The latest outbreak of Lassa fever, an acute febrile illness, in the country has become a major source of worry to many Nigerians.

Since December 2016, Nigeria has witnessed unprecedented outbreak of the disease. Just recently, Lagos University Teaching Hospital, LUTH, confirmed two patients dead as a result of the disease. No fewer than 18 states across the federation have also at least one confirmed case of Lassa fever out of a total of 241 recorded cases with 82 deaths according to statistics from the Nigeria Centre for Disease Control, NCDC. Besides Lagos, affected states include Ogun, Bauchi, Plateau, Ebonyi, Ondo, Edo, Taraba, Nasarawa and Rivers. Others are Kaduna, Gombe, Cross-River, Borno, Kano, Kogi, Enugu and Anambra.The NCDC update showed that between August 5 and 11, 2017, the outbreak was active in Ondo, Edo, Plateau, Bauchi, Lagos and Ogun.

Meanwhile, medical experts are worried that not only is Lassa fever spreading among humans but also among rats. Every rat is now a potential carrier. Sunday Vanguard spoke to Dr. Salu Olumuyiwa of the Virology Unit, Central Resource Laboratory, College of Medicine, University of Lagos, CMUL.

What is Lassa fever?

First, fever is just an elevation of the temperature which is synonymous to so many infections. Lassa fever is basically different because it is regarded as a Viral Hemorrhagic Fever, VHF, that was discovered in the Nigerian town of Lassa in 1969 when two missionary nurses died.   Apart from Lassa fever, we have other VHF such as Dengue, Ebola, Marburg and Yellow fever.   These diseases are spread by contact with infected animals, people or insects. Lassa virus is endemic in Nigeria, that is, it is inherent in the country and transmitted by rodents called the Mastomys specie and there could be human to human transmission of the viral ailment.

How serious is Lassa fever?

Lassa fever is different from Ebola. For instance, Lassa fever is less likely than Ebola to spread from person to person and it is less deadly than Ebola.   For Ebola, the death rate is approximately 70 percent and Lassa is between 10 percent and 20 percent. It is serious if it is not detected early but once detected early the chances of survival increases when the drug Ribavirin is instituted.

Once there is a sustained fever and the person has been treated for malaria and others and the fever persists, that is an indication. It can also be measured when there is also travel history to parts of the country where Lassa fever is endemic.

Why is the infection now spreading to states with no history of Lassa, for example Lagos? 

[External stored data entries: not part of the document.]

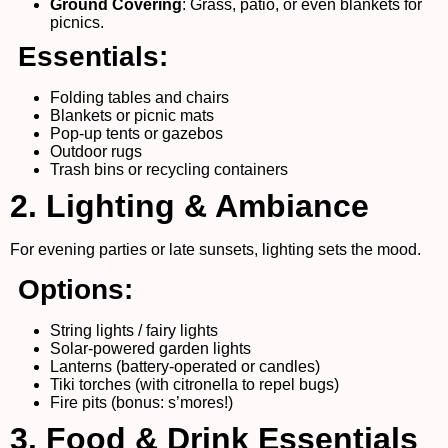
Ground Covering
: Grass, patio, or even blankets for
picnics.
Essentials:
Folding tables and chairs
Blankets or picnic mats
Pop-up tents or gazebos
Outdoor rugs
Trash bins or recycling containers
2. Lighting & Ambiance
For evening parties or late sunsets, lighting sets the mood.
Options:
String lights / fairy lights
Solar-powered garden lights
Lanterns (battery-operated or candles)
Tiki torches (with citronella to repel bugs)
Fire pits (bonus: s’mores!)
3. Food & Drink Essentials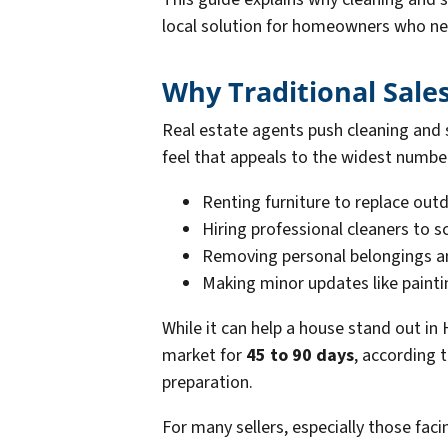
local solution for homeowners who need
Why Traditional Sale
Real estate agents push cleaning and
feel that appeals to the widest numbe
Renting furniture to replace out
Hiring professional cleaners to s
Removing personal belongings a
Making minor updates like paintin
While it can help a house stand out in
market for
45 to 90 days
, according 
preparation.
For many sellers, especially those faci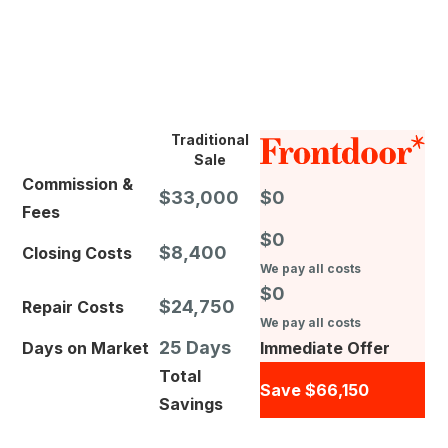
Traditional
Sale
Commission &
$33,000
$0
Fees
$0
$8,400
Closing Costs
We pay all costs
$0
$24,750
Repair Costs
We pay all costs
25 Days
Days on Market
Immediate Offer
Total
Save $66,150
Savings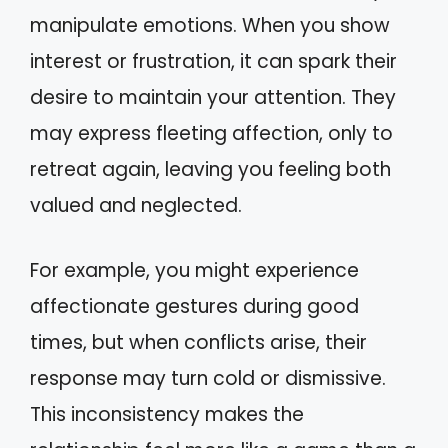
manipulate emotions. When you show
interest or frustration, it can spark their
desire to maintain your attention. They
may express fleeting affection, only to
retreat again, leaving you feeling both
valued and neglected.
For example, you might experience
affectionate gestures during good
times, but when conflicts arise, their
response may turn cold or dismissive.
This inconsistency makes the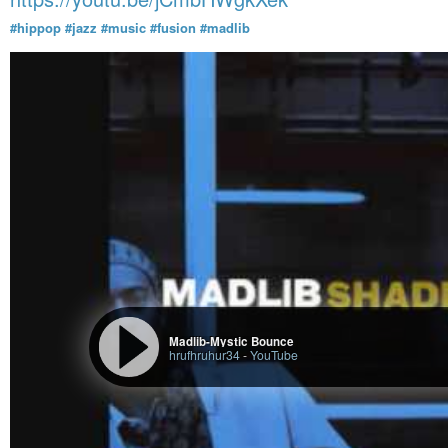
#hippop
#jazz
#music
#fusion
#madlib
Madlib-Mystic Bounce
hrufhruhur34
-
YouTube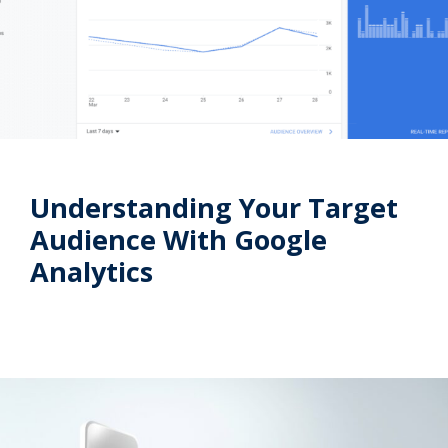
Understanding Your Target
Audience With Google
Analytics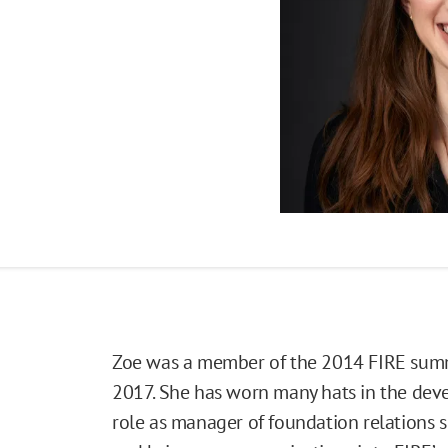
Zoe was a member of the 2014 FIRE summe
2017. She has worn many hats in the dev
role as manager of foundation relations s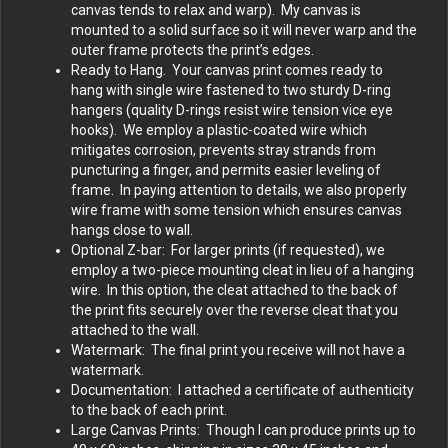
canvas tends to relax and warp). My canvas is
mounted to a solid surface so it will never warp and the
outer frame protects the print’s edges.
Ready to Hang. Your canvas print comes ready to
hang with single wire fastened to two sturdy D-ring
hangers (quality D-rings resist wire tension vice eye
hooks). We employ a plastic-coated wire which
mitigates corrosion, prevents stray strands from
puncturing a finger, and permits easier leveling of
frame. In paying attention to details, we also properly
wire frame with some tension which ensures canvas
hangs close to wall.
Optional Z-bar: For larger prints (if requested), we
employ a two-piece mounting cleat in lieu of a hanging
wire. In this option, the cleat attached to the back of
the print fits securely over the reverse cleat that you
attached to the wall.
Watermark: The final print you receive will not have a
watermark.
Documentation: I attached a certificate of authenticity
to the back of each print.
Large Canvas Prints: Though I can produce prints up to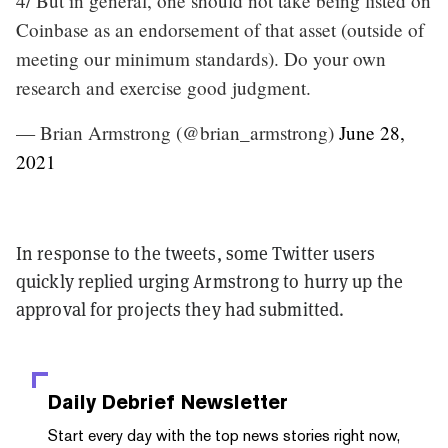
4/ But in general, one should not take being listed on
Coinbase as an endorsement of that asset (outside of
meeting our minimum standards). Do your own
research and exercise good judgment.
— Brian Armstrong (@brian_armstrong)
June 28,
2021
In response to the tweets, some Twitter users
quickly replied urging Armstrong to hurry up the
approval for projects they had submitted.
Daily Debrief
Newsletter
Start every day with the top news stories right now,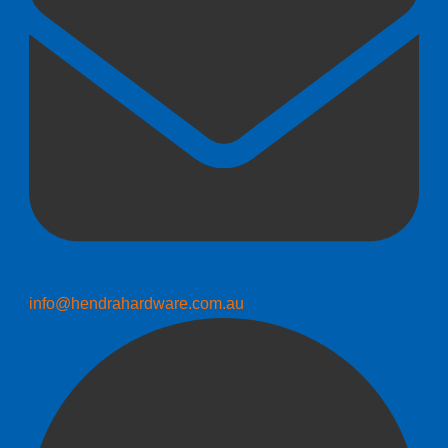
info@hendrahardware.com.au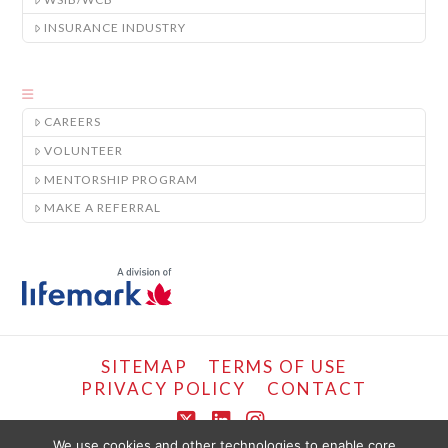
INSURANCE INDUSTRY
CAREERS
VOLUNTEER
MENTORSHIP PROGRAM
MAKE A REFERRAL
SITEMAP
TERMS OF USE
PRIVACY POLICY
CONTACT
X
LinkedIn
Instagram
We use cookies and other technologies to enable core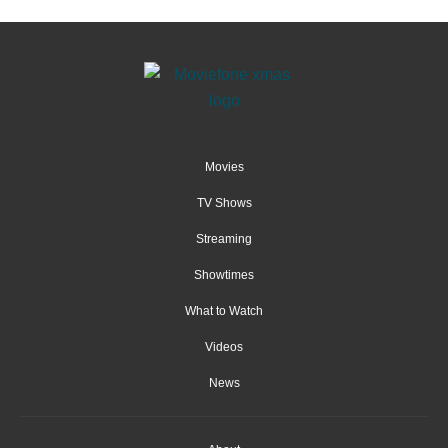
Movies
TV Shows
Streaming
Showtimes
What to Watch
Videos
News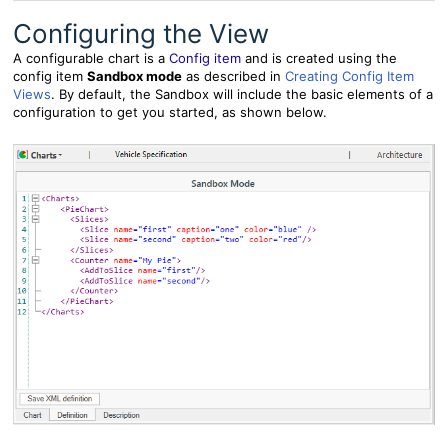
Configuring the View
A configurable chart is a
Config item
and is created using the
config item
Sandbox mode
as described in
Creating Config Item
Views
. By default, the Sandbox will include the basic elements of a
configuration to get you started, as shown below.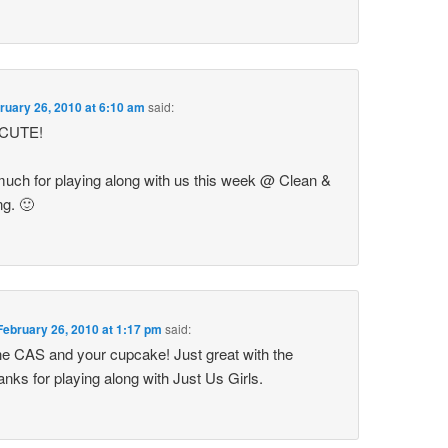
ruary 26, 2010 at 6:10 am
said:
o CUTE!
uch for playing along with us this week @ Clean &
g. 🙂
February 26, 2010 at 1:17 pm
said:
the CAS and your cupcake! Just great with the
ks for playing along with Just Us Girls.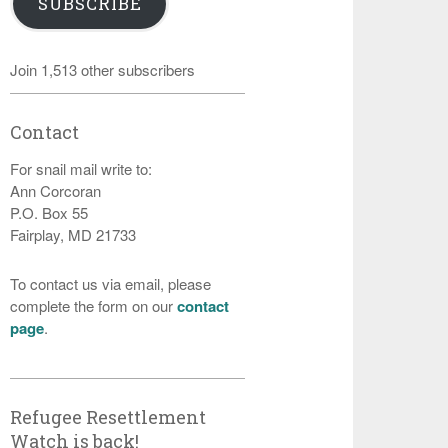
SUBSCRIBE
Join 1,513 other subscribers
Contact
For snail mail write to:
Ann Corcoran
P.O. Box 55
Fairplay, MD 21733
To contact us via email, please
complete the form on our
contact
page
.
Refugee Resettlement
Watch is back!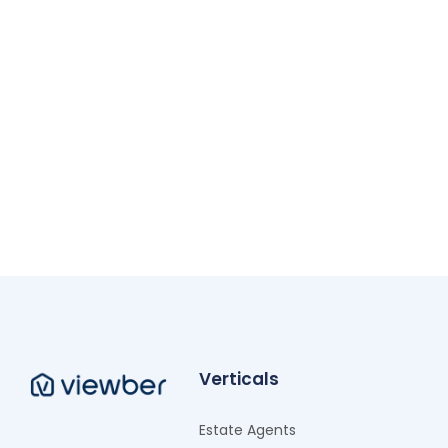
Verticals
Estate Agents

That is an issue of the changing pattern of the disease, particularly what has been recorded from 2016 till date. There has been a spread across states in Nigeria. There have been more states involved, more cases and those could be associated with so many factors. It could be human factors. It could be the virus itself and it could be the rodents. These are scientific questions that require answers.

How do we answer these scientific questions? 

Nigeria is already answering part of the questions. Right now, there are series of meetings to review the incidence of Lassa, particularly in this last epidemic. We are looking at the changing pattern of the virus and the disease.   A committee is looking at ways to discover other factors that might be related to the cases.   For instance, usually, we see Lassa towards the end of rainy season and the beginning of dry season, that is, from October to March. But in this particular scenario we have at hand, there have been reported cases even during the rainy season.   And this poses many questions that need to be answered. Is it that the virus is changing from what it used to be?   Are there other rodents that are harbouring the virus in our environment and are there other environmental factors?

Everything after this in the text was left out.